According to the invention, the control pressure acting in this line section, in particular essentially the pressure dropping across the exhaust air throttle 5, acts via the control line 9 on the valve actuator in the control valve 8 and can influence the position of the valve actuator, and thus the opening cross-section of the control valve 8, in such a way that, as the control pressure falls, the opening cross-section is increased when the control pressure drops below a first limit pressure, so that more gas flows into the driving chamber, and, when a further drop below a second limit pressure occurs, which is lower than the first limit pressure, the opening cross-section is decreased, and preferably closed entirely, in particular when a third limit pressure is reached, which is preferably lower than the second limit pressure.
In this way, the control pressure is maintained in the regulating range around the first limit pressure until a drop below the second limit pressure occurs. This can preferably be selected such that a supercritical flow is achieved in the exhaust air throttle, and the first limit pressure is thus greater than the minimum pressure that is required for the supercritical flow. The second limit pressure is preferably lower than this minimum pressure.
At the end of the stroke, the piston 3 is no longer able to displace gas from the chamber 2, so that the control valve 8 decreases the opening thereof, as a result of the control pressure dropping below the second limit pressure, until the valve closes, preferably when reaching or dropping below the third limit pressure.
A return stroke can be initiated by switching over of the reversing valve 7. In this illustrated case, connecting the pressure source 4 to the line L2 prompts the check valve R2 to close, and the check valve R3 to open, which is situated in series with respect to a pressure regulating valve 12 by way of which the chamber 2 is filled for the return stroke. The gas that is displaced from the chamber 1 can escape without impairment to the pressure sink 6, for example to the outside, via the open check valve R1. At the same time, the pressure build-up in the chamber 2 ensures that force is applied to the valve actuator in the control valve 8 via the control line 9, so that the same opens again, in particular when the third limit pressure is reached or exceeded, and initiates a subsequent working stroke. The pressure conditions required for cyclical working strokes are thereby maintained. The system can be started from an idle position by pressurizing the chamber 2.
The control valve 8 is also provided in the line L1 here, which in this embodiment is permanently connected to the pressure source 4. The pressure sink 6 is permanently connected at the line L2 to the exhaust air throttle 5.

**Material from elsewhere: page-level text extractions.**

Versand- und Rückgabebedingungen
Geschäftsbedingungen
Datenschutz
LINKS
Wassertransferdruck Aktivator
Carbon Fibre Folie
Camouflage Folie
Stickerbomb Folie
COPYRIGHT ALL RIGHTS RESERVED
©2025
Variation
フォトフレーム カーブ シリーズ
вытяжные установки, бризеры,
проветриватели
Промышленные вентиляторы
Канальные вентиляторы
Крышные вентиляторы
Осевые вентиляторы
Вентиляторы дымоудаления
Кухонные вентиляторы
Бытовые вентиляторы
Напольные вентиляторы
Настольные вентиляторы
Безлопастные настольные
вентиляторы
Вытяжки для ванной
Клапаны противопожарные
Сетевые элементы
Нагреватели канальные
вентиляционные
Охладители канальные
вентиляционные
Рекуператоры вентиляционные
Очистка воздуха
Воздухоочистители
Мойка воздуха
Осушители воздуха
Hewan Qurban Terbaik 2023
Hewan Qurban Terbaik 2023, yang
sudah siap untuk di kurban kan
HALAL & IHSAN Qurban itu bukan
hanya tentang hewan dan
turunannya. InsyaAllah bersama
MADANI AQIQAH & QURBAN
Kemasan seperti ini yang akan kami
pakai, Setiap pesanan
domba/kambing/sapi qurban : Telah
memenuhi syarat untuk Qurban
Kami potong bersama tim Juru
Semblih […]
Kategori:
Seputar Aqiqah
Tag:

The essential difference compared to
The pressure regulating valve 12 can be provided to achieve minimum filling of the formerly driving chamber, pressurization of the control line 9, and opening of the control valve 8 in an initial depressurized state of the two chambers, in the switched position shown here, with the control valve closed (at the end of the working stroke). The system is thus transferred to the regular operating state thereof again and can carry out a movement by switching over the reversing valve.

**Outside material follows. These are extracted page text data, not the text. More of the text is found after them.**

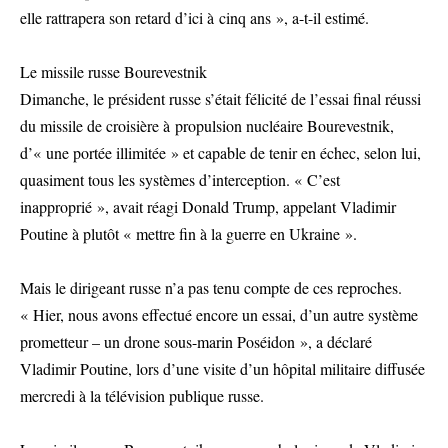
elle rattrapera son retard d’ici à cinq ans », a-t-il estimé.
Le missile russe Bourevestnik
Dimanche, le président russe s’était félicité de l’essai final réussi
du missile de croisière à propulsion nucléaire Bourevestnik,
d’« une portée illimitée » et capable de tenir en échec, selon lui,
quasiment tous les systèmes d’interception. « C’est
inapproprié », avait réagi Donald Trump, appelant Vladimir
Poutine à plutôt « mettre fin à la guerre en Ukraine ».
Mais le dirigeant russe n’a pas tenu compte de ces reproches.
« Hier, nous avons effectué encore un essai, d’un autre système
prometteur – un drone sous-marin Poséidon », a déclaré
Vladimir Poutine, lors d’une visite d’un hôpital militaire diffusée
mercredi à la télévision publique russe.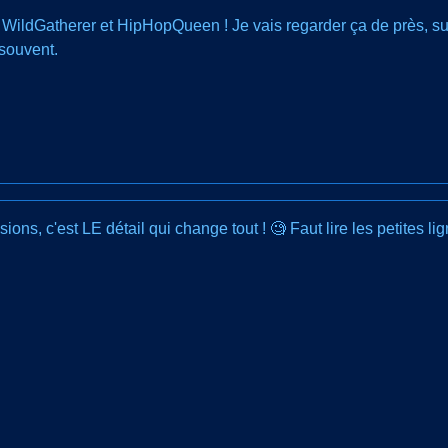
WildGatherer et HipHopQueen ! Je vais regarder ça de près, surt
souvent.
ions, c'est LE détail qui change tout ! 🧐 Faut lire les petites 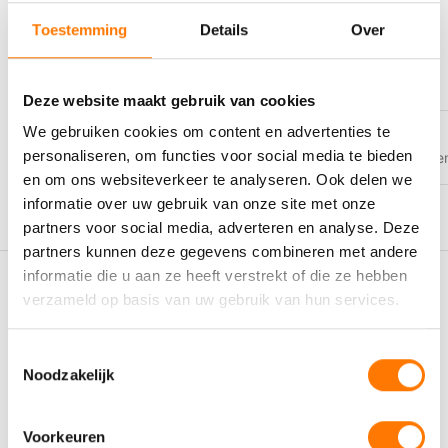
stoomkleppen om wrijving te verminderen en corrosie te
Toestemming
Details
Over
voorkomen, waardoor de levensduur van de kleppen wordt
INHOUD
verlengd.
400ML
,
Doos (12 stuks)
Apparatuur in de agrarische sector en visserij: Het smeervet
Deze website maakt gebruik van cookies
kan worden gebruikt voor het smeren van apparatuur die wordt
blootgesteld aan de zware omstandigheden in de agrarische
We gebruiken cookies om content en advertenties te
sector en visserij.
VEILIGHEIDSBLADEN
personaliseren, om functies voor social media te bieden
https://www.eurolspecialty.com/c
Apparatuur die aan extreme omgevingen is blootgesteld: Dit
en om ons websiteverkeer te analyseren. Ook delen we
smeervet is geschikt voor toepassingen waarbij de apparatuur
informatie over uw gebruik van onze site met onze
wordt blootgesteld aan extreme omstandigheden, zoals zout
partners voor social media, adverteren en analyse. Deze
water en hoge temperaturen. Het biedt bescherming tegen
partners kunnen deze gegevens combineren met andere
corrosie en slijtage in dergelijke omgevingen.
informatie die u aan ze heeft verstrekt of die ze hebben
Het gebruik van Eurol Grease CS-2/502-S met Eurol SYNGIS
Gerelateerde producten
verzameld op basis van uw gebruik van hun services.
Technology in deze toepassingen zorgt voor een goede
smering, bescherming en verlengde levensduur van de
apparatuur. Het is raadzaam om de specifieke aanbevelingen
Toestemmingsselectie
van de fabrikant te volgen en de juiste procedures voor het
Noodzakelijk
gebruik van smeervetten in elke specifieke toepassing te
volgen.
Voorkeuren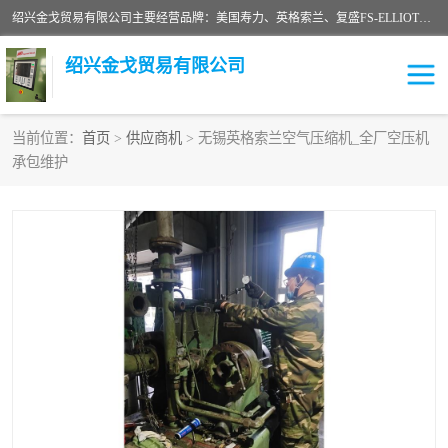
绍兴金戈贸易有限公司主要经营品牌：美国寿力、英格索兰、复盛FS-ELLIOTT，库伯COOPER、阿特拉斯等品牌空压机及配件销售；承接全厂空气压缩机管理、维护保养；节能改造；气体干燥机销售、维护、维修、保养。销售各种品牌空压机空气滤芯、油滤芯、油气分离器；精密过滤器滤芯；除油雾滤芯；抽真空滤芯，消音器，疏水器。劳务承接：全厂空压机维修保养工程，安装工程；移机或汰换工程；节能改造工程等。
绍兴金戈贸易有限公司
当前位置：
首页
>
供应商机
> 无锡英格索兰空气压缩机_全厂空压机
承包维护
二手空压机
空压机专用油
超级冷却剂
英格索兰配件
中车鼓风机
闽台富源特种陶瓷
美国寿力空压机零部件
英格索兰离心机空滤芯
英格索兰COOPER离心机
库伯卡麦隆离心机零件
配件
微电脑控制器
离心式压缩机高速转子组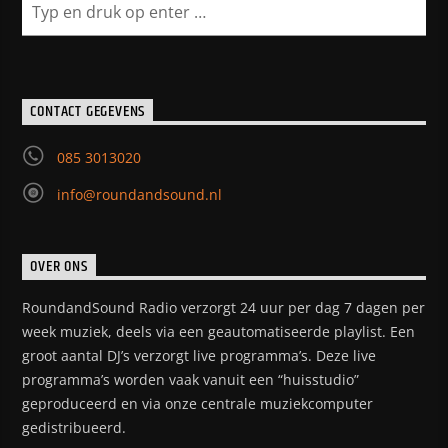
CONTACT GEGEVENS
085 3013020
info@roundandsound.nl
OVER ONS
RoundandSound Radio verzorgt 24 uur per dag 7 dagen per
week muziek, deels via een geautomatiseerde playlist. Een
groot aantal DJ’s verzorgt live programma’s. Deze live
programma’s worden vaak vanuit een “huisstudio”
geproduceerd en via onze centrale muziekcomputer
gedistribueerd.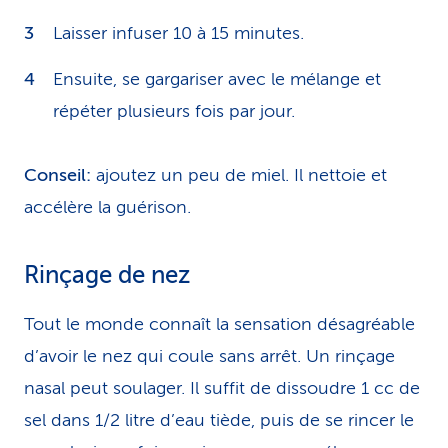
Laisser infuser 10 à 15 minutes.
Ensuite, se gargariser avec le mélange et
répéter plusieurs fois par jour.
Conseil:
ajoutez un peu de miel. Il nettoie et
accélère la guérison.
Rinçage de nez
Tout le monde connaît la sensation désagréable
d’avoir le nez qui coule sans arrêt. Un rinçage
nasal peut soulager. Il suffit de dissoudre 1 cc de
sel dans 1/2 litre d’eau tiède, puis de se rincer le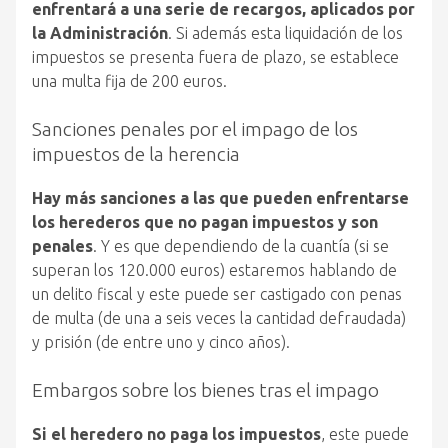
enfrentará a una serie de recargos, aplicados por
la Administración
. Si además esta liquidación de los
impuestos se presenta fuera de plazo, se establece
una multa fija de 200 euros.
Sanciones penales por el impago de los
impuestos de la herencia
Hay más sanciones a las que pueden enfrentarse
los herederos que no pagan impuestos y son
penales
. Y es que dependiendo de la cuantía (si se
superan los 120.000 euros) estaremos hablando de
un delito fiscal y este puede ser castigado con penas
de multa (de una a seis veces la cantidad defraudada)
y prisión (de entre uno y cinco años).
Embargos sobre los bienes tras el impago
Si el heredero no paga los impuestos
, este puede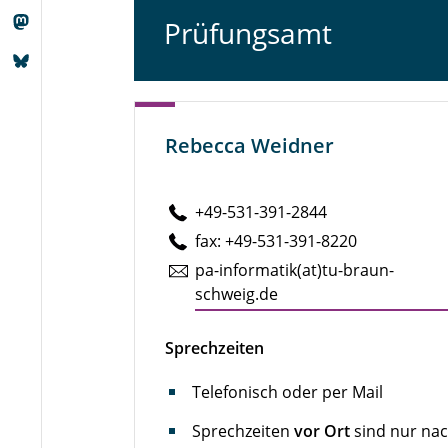
Prüfungsamt
Rebecca Weidner
+49-531-391-2844
fax: +49-531-391-8220
pa-in­for­ma­tik(at)tu-braun­
schweig.de
Sprechzeiten
Telefonisch oder per Mail
Sprechzeiten
vor Ort
sind nur na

The respective required flow direction is defined by the check valves R1, R2 in each of the assemblies AN1, AN2. In this way, R1 allows flow through the control valve 8 to the chamber and, at the same time, R2 blocks flow through the exhaust air throttle when the pressure source 4 is connected to the assembly AN1 or AN2, and R2 allows flow out of the chamber through the exhaust air throttle 5 and, at the same time, R1 blocks a flow through the control valve 8 when the pressure sink 6 is connected to the assembly AN1 or AN2.

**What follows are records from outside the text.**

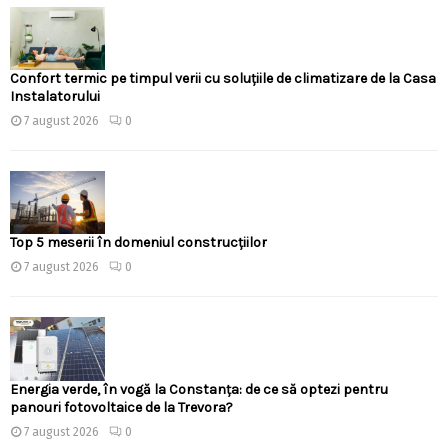
Confort termic pe timpul verii cu soluțiile de climatizare de la Casa
Instalatorului
7 august 2026
0
Top 5 meserii în domeniul construcțiilor
7 august 2026
0
Energia verde, în vogă la Constanța: de ce să optezi pentru
panouri fotovoltaice de la Trevora?
7 august 2026
0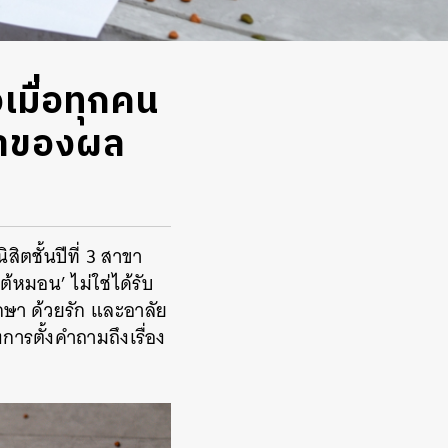
เมื่อทุกคน
จ้าของผล
นิสิตชั้นปีที่ 3 สาขา
้หมอน’ ไม่ใช่ได้รับ
กษา ด้วยรัก และอาลัย
การตั้งคำถามถึงเรื่อง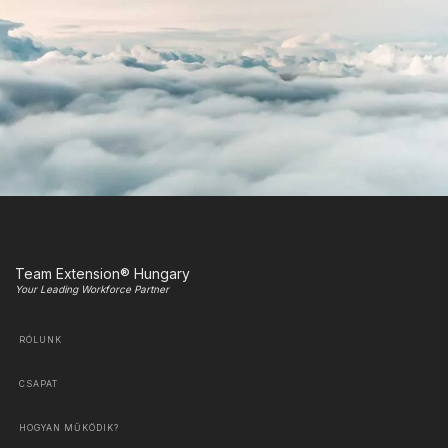
Team Extension® Hungary
Your Leading Workforce Partner
RÓLUNK
CSAPAT
HOGYAN MŰKÖDIK?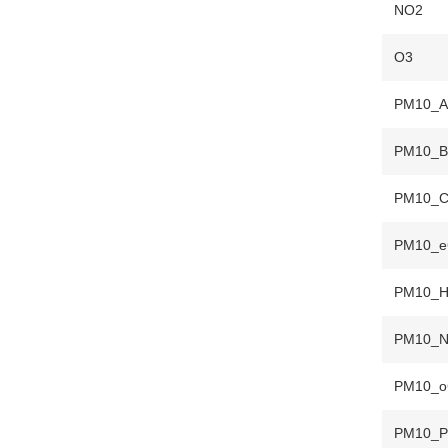
NO2
O3
PM10_A
PM10_B
PM10_C
PM10_e
PM10_
PM10_N
PM10_o
PM10_P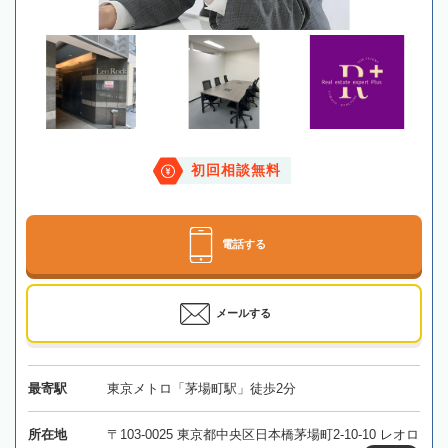
初回相談無料
電話する
メールする
最寄駅
東京メトロ「茅場町駅」徒歩2分
所在地
〒103-0025 東京都中央区日本橋茅場町2-10-10 レオロ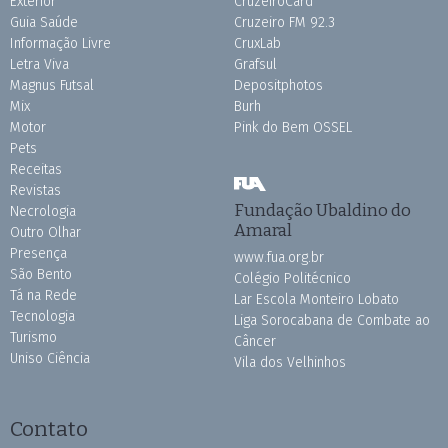
Exterior
CruzeiroCard
Guia Saúde
Cruzeiro FM 92.3
Informação Livre
CruxLab
Letra Viva
Grafsul
Magnus Futsal
Depositphotos
Mix
Burh
Motor
Pink do Bem OSSEL
Pets
Receitas
Revistas
Fundação Ubaldino do
Necrologia
Amaral
Outro Olhar
Presença
www.fua.org.br
São Bento
Colégio Politécnico
Tá na Rede
Lar Escola Monteiro Lobato
Tecnologia
Liga Sorocabana de Combate ao
Turismo
Câncer
Uniso Ciência
Vila dos Velhinhos
Contato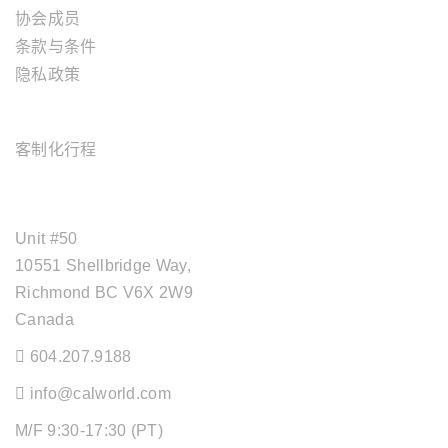
协会成员
条款与条件
隐私政策
旅游服务
客制化行程
OFFICE ADDRESS
Unit #50
10551 Shellbridge Way,
Richmond BC V6X 2W9
Canada
604.207.9188
info@calworld.com
M/F 9:30-17:30 (PT)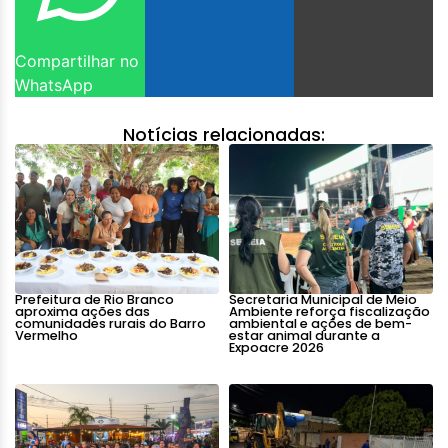
Compartilhar no
WhatsApp
Notícias relacionadas:
Prefeitura de Rio Branco
Secretaria Municipal de Meio
aproxima ações das
Ambiente reforça fiscalização
comunidades rurais do Barro
ambiental e ações de bem-
Vermelho
estar animal durante a
Expoacre 2026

By way of the reversing valve 7, connection of the pressure source 4 and the pressure sink 6 to one assembly AN1 or AN2 can be alternatingly carried out.
Using the same above-described effect, a pressure regulation van be carried out, during the working stroke and during the return stroke, or during reversing working strokes, which meets the desired pressure criterion during exhaust air throttling, and preferably supercritical flow.
Here, the invention can provide that a pressure regulating valve 11 comprising a check valve is situated in parallel with the assembly AN2, by way of which initial commissioning of the system can be carried out when both chambers are depressurized, as has been described above.
Furthermore, a pressure regulating valve can also be disposed in parallel with the assembly AN1, which is not shown.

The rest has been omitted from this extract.